KERNELS=="spi0.1", SUBSYSTEMS=="spi", DRIVERS=="mcp251xfd", ACTION=="add|bind|change", NAME="canbus1", ATTR{tx_queue_len}="1024"
KERNELS=="spi1.0", SUBSYSTEMS=="spi", DRIVERS=="mcp251xfd", ACTION=="add|bind|change", NAME="canbus2", ATTR{tx_queue_len}="1024"
KERNELS=="spi1.1", SUBSYSTEMS=="spi", DRIVERS=="mcp251xfd", ACTION=="add|bind|change", NAME="canbus3", ATTR{tx_queue_len}="1024"
- Disable network manager, enable systemd-networkd, and add this .network file to
/etc/systemd/network:
[Match]
Name=canbus*
[CAN]
BitRate=500K
BusErrorReporting=yes
RestartSec=500ms
[Link]
RequiredForOnline=no
- Add these lines to
config.txt:
dtparam=spi=on
dtoverlay=spi1-3cs
dtoverlay=mcp251xfd,spi0-0,interrupt=25
dtoverlay=mcp251xfd,spi1-0,interrupt=24
- install can-utils
- reboot.
- verify that
canbus0andcanbus2are up (if your jumpers are set differently, you might have 0 and 1 instead). - Assuming
canbus0has a partner that will acknowledge, startcangen -I 123 -g 1 canbus0(it also works on canbus2 if it has a partner).
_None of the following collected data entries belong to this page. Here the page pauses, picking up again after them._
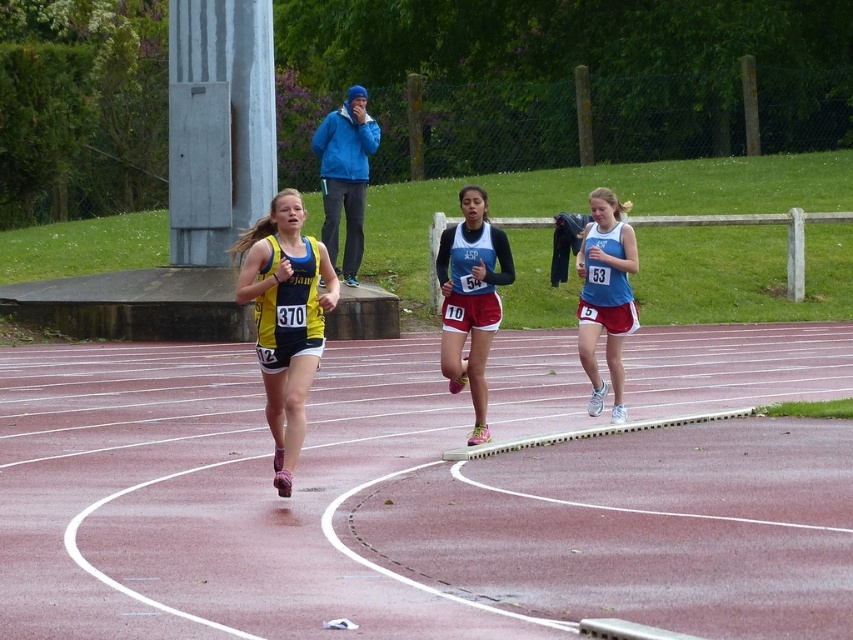 Question: Can you confirm if matte black and red running uniform at center is positioned to the left of matte blue tank top at center?

Choices:
 (A) yes
 (B) no

Answer: (A)

Question: Can you confirm if matte black and red running uniform at center is bigger than matte blue tank top at center?

Choices:
 (A) no
 (B) yes

Answer: (B)

Question: Which of the following is the closest to the observer?

Choices:
 (A) (596, 413)
 (B) (480, 328)

Answer: (B)

Question: Does pink rubber track at center lie behind matte black and red running uniform at center?

Choices:
 (A) no
 (B) yes

Answer: (A)

Question: Which object is farther from the camera taking this photo?

Choices:
 (A) pink rubber track at center
 (B) matte blue tank top at center
 (C) matte black and red running uniform at center

Answer: (B)

Question: Which of these objects is positioned farthest from the yellow fabric running suit at center?

Choices:
 (A) pink rubber track at center
 (B) matte blue tank top at center
 (C) matte black and red running uniform at center

Answer: (B) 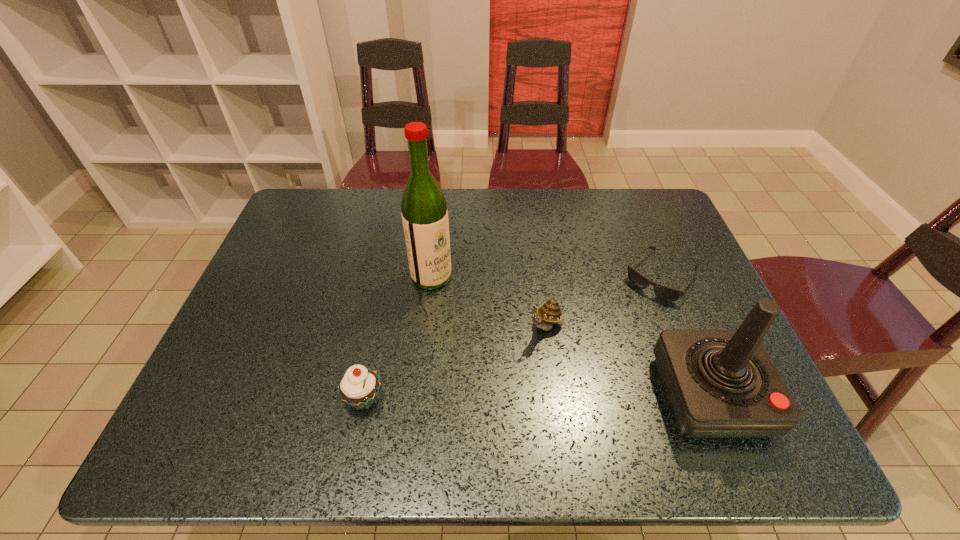 The image size is (960, 540). In order to click on cupcake in this screenshot , I will do `click(359, 387)`.

The width and height of the screenshot is (960, 540). I want to click on joystick, so coord(719,383).

Where is `the third object from left to right`? The height and width of the screenshot is (540, 960). the third object from left to right is located at coordinates (550, 313).

Find the location of a particular element. This screenshot has height=540, width=960. the third farthest object is located at coordinates (550, 313).

Identify the location of sunglasses. The height and width of the screenshot is (540, 960). (663, 292).

The image size is (960, 540). I want to click on the tallest object, so click(424, 213).

Identify the location of the fourth object from right to left. pos(424,213).

Where is `free space located on the left of the leftmost object`? free space located on the left of the leftmost object is located at coordinates (209, 400).

Locate an element on the screen. free space located 0.180m on the face of the third object from left to right is located at coordinates (495, 397).

Identify the location of blank area located 0.220m on the face of the third object from left to right. (485, 411). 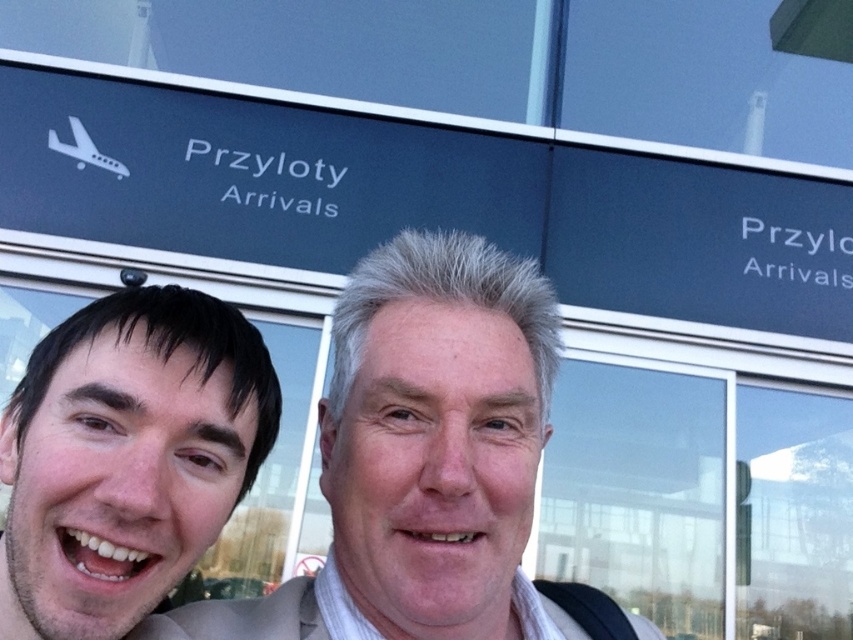 Question: Observing the image, what is the correct spatial positioning of smooth skin face at center in reference to smooth skin face at left?

Choices:
 (A) right
 (B) left

Answer: (A)

Question: Can you confirm if smooth skin face at center is positioned to the right of smooth skin face at left?

Choices:
 (A) no
 (B) yes

Answer: (B)

Question: Which of the following is the closest to the observer?

Choices:
 (A) smooth skin face at center
 (B) smooth skin face at left

Answer: (B)

Question: Which of the following is the closest to the observer?

Choices:
 (A) (6, 595)
 (B) (445, 596)

Answer: (B)

Question: Considering the relative positions of smooth skin face at center and smooth skin face at left in the image provided, where is smooth skin face at center located with respect to smooth skin face at left?

Choices:
 (A) left
 (B) right

Answer: (B) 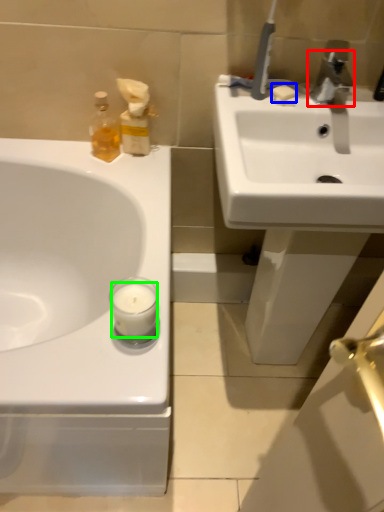 Question: Considering the real-world distances, which object is farthest from tap (highlighted by a red box)? soap (highlighted by a blue box) or candle (highlighted by a green box)?

Choices:
 (A) soap
 (B) candle

Answer: (B) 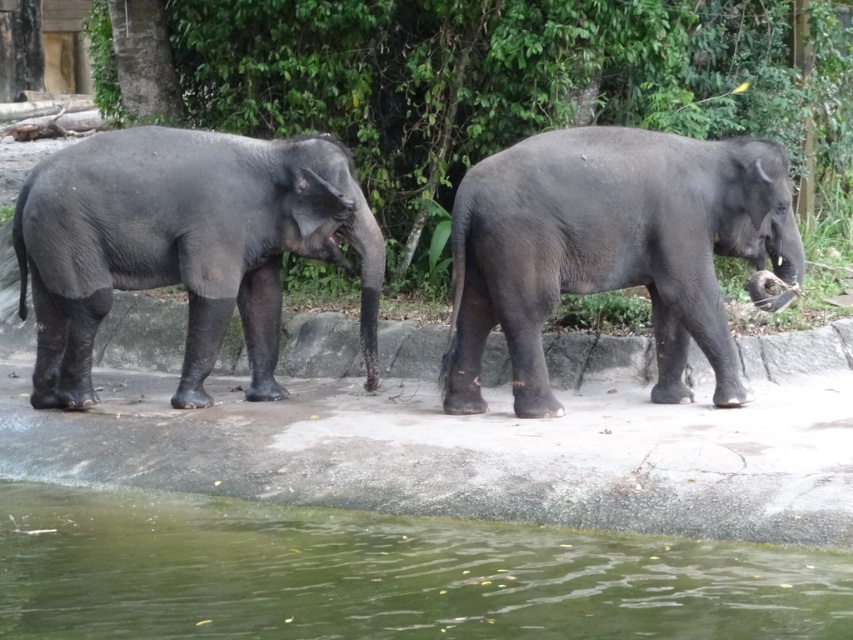 Question: Which object appears farthest from the camera in this image?

Choices:
 (A) green liquid water at lower center
 (B) gray matte elephant at right
 (C) gray matte elephant at left

Answer: (C)

Question: Which point is closer to the camera?

Choices:
 (A) green liquid water at lower center
 (B) gray matte elephant at left
 (C) gray matte elephant at right

Answer: (A)

Question: Can you confirm if gray matte elephant at right is thinner than gray matte elephant at left?

Choices:
 (A) yes
 (B) no

Answer: (A)

Question: In this image, where is green liquid water at lower center located relative to gray matte elephant at left?

Choices:
 (A) left
 (B) right

Answer: (B)

Question: Does green liquid water at lower center appear on the left side of gray matte elephant at left?

Choices:
 (A) no
 (B) yes

Answer: (A)

Question: Estimate the real-world distances between objects in this image. Which object is farther from the gray matte elephant at left?

Choices:
 (A) green liquid water at lower center
 (B) gray matte elephant at right

Answer: (A) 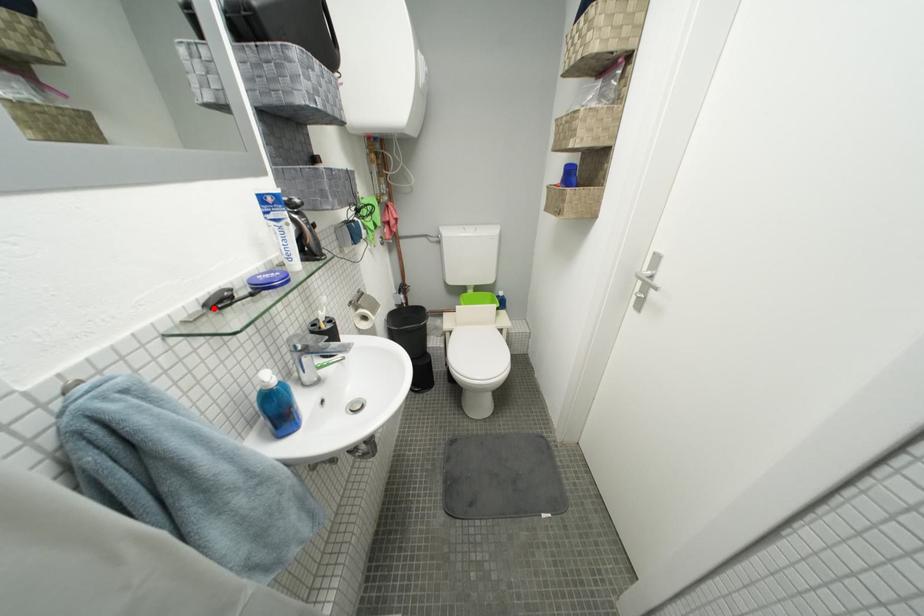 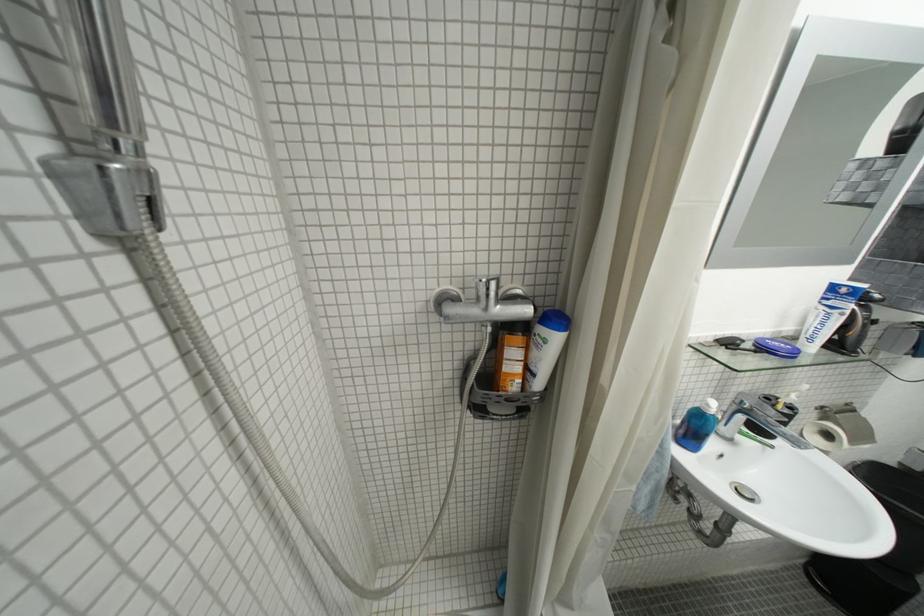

Verify that traffic is flowing via counters orcandump. - Briefly short the CAN pair together with a wire, screwdriver, etc, while watching
journalctl -f. - Repeat step 10 until you see an OOPS. It should not take many attempts (usually takes less than 30 seconds)
Device (s)
Raspberry Pi 4 Mod. B
System
Logs
Included in raspinfo
Additional context
This is following up from an email conversation between myself and @marckleinebudde . I thought it best to move it somewhere we can track it rather than continue sending many emails.
I'm reporting this in raspberrypi/linux because I've reproduced it on multiple distros but don't have another SPI master to try it with to see if it's not Pi-specific.
I have reproduced this issue with 6.6 kernels and 6.12 kernels, on both yocto and raspberry pi OS, with the waveshare hat as well as our custom board, with CM4 and Pi 4 model B, etc.
I tried cherry-picking some later commits into the 6.12 kernel and it doesn't really help.
Marc suggested this patch which did not seem to cure the issue:
--- a/drivers/net/can/spi/mcp251xfd/mcp251xfd-core.c
+++ b/drivers/net/can/spi/mcp251xfd/mcp251xfd-core.c
@@ -759,6 +759,9 @@ static void mcp251xfd_chip_stop(struct mcp251xfd_priv *priv,
{
priv->can.state = state;
+ hrtimer_cancel(&priv->rx_irq_timer);
+ hrtimer_cancel(&priv->tx_irq_timer);
+ cancel_work_sync(&priv->tx_work);
mcp251xfd_chip_interrupts_disable(priv);
mcp251xfd_chip_rx_int_disable(priv);
mcp251xfd_timestamp_stop(priv);
He also suggested this patch which I have yet to try but will try as soon as I submit this (been spending time verifying that it's not particular to our distro or hardware):
--- a/drivers/net/can/dev/dev.c
+++ b/drivers/net/can/dev/dev.c
@@ -185,7 +185,9 @@ static void can_restart_work(struct work_struct *work)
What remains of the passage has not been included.